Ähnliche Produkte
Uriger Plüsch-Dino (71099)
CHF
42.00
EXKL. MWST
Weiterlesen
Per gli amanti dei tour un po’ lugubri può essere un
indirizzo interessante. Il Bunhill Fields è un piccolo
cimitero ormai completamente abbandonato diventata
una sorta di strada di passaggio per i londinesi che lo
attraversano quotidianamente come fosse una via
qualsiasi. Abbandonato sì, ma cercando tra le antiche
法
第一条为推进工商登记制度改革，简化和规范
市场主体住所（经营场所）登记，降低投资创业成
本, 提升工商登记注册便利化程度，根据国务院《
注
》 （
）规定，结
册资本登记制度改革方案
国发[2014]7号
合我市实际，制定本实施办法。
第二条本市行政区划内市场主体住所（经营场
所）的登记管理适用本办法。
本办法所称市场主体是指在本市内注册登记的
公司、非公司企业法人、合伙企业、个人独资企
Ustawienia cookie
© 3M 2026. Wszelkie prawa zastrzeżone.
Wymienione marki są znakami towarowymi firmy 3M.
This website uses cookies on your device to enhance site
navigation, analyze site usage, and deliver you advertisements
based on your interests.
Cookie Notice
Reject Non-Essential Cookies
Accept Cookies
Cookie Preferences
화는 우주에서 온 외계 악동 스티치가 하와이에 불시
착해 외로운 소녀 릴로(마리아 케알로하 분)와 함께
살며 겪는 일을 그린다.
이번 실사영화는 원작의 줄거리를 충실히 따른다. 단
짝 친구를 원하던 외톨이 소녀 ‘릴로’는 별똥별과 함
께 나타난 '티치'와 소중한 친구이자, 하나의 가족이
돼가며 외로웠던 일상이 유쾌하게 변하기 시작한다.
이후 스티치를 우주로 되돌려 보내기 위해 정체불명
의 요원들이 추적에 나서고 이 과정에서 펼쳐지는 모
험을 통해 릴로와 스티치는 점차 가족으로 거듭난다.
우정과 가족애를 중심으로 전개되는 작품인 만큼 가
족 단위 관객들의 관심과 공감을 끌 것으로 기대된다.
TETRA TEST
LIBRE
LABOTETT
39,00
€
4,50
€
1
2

════

# PROBLEM DESCRIPTION
Line by line, copy the entries above exactly as they appear.

# WRITTEN SOLUTION
Ähnliche Produkte
Uriger Plüsch-Dino (71099)
CHF
42.00
EXKL. MWST
Weiterlesen
Per gli amanti dei tour un po’ lugubri può essere un
indirizzo interessante. Il Bunhill Fields è un piccolo
cimitero ormai completamente abbandonato diventata
una sorta di strada di passaggio per i londinesi che lo
attraversano quotidianamente come fosse una via
qualsiasi. Abbandonato sì, ma cercando tra le antiche
法
第一条为推进工商登记制度改革，简化和规范
市场主体住所（经营场所）登记，降低投资创业成
本, 提升工商登记注册便利化程度，根据国务院《
注
》 （
）规定，结
册资本登记制度改革方案
国发[2014]7号
合我市实际，制定本实施办法。
第二条本市行政区划内市场主体住所（经营场
所）的登记管理适用本办法。
本办法所称市场主体是指在本市内注册登记的
公司、非公司企业法人、合伙企业、个人独资企
Ustawienia cookie
© 3M 2026. Wszelkie prawa zastrzeżone.
Wymienione marki są znakami towarowymi firmy 3M.
This website uses cookies on your device to enhance site
navigation, analyze site usage, and deliver you advertisements
based on your interests.
Cookie Notice
Reject Non-Essential Cookies
Accept Cookies
Cookie Preferences
화는 우주에서 온 외계 악동 스티치가 하와이에 불시
착해 외로운 소녀 릴로(마리아 케알로하 분)와 함께
살며 겪는 일을 그린다.
이번 실사영화는 원작의 줄거리를 충실히 따른다. 단
짝 친구를 원하던 외톨이 소녀 ‘릴로’는 별똥별과 함
께 나타난 '티치'와 소중한 친구이자, 하나의 가족이
돼가며 외로웠던 일상이 유쾌하게 변하기 시작한다.
이후 스티치를 우주로 되돌려 보내기 위해 정체불명
의 요원들이 추적에 나서고 이 과정에서 펼쳐지는 모
험을 통해 릴로와 스티치는 점차 가족으로 거듭난다.
우정과 가족애를 중심으로 전개되는 작품인 만큼 가
족 단위 관객들의 관심과 공감을 끌 것으로 기대된다.
TETRA TEST
LIBRE
LABOTETT
39,00
€
4,50
€
1
2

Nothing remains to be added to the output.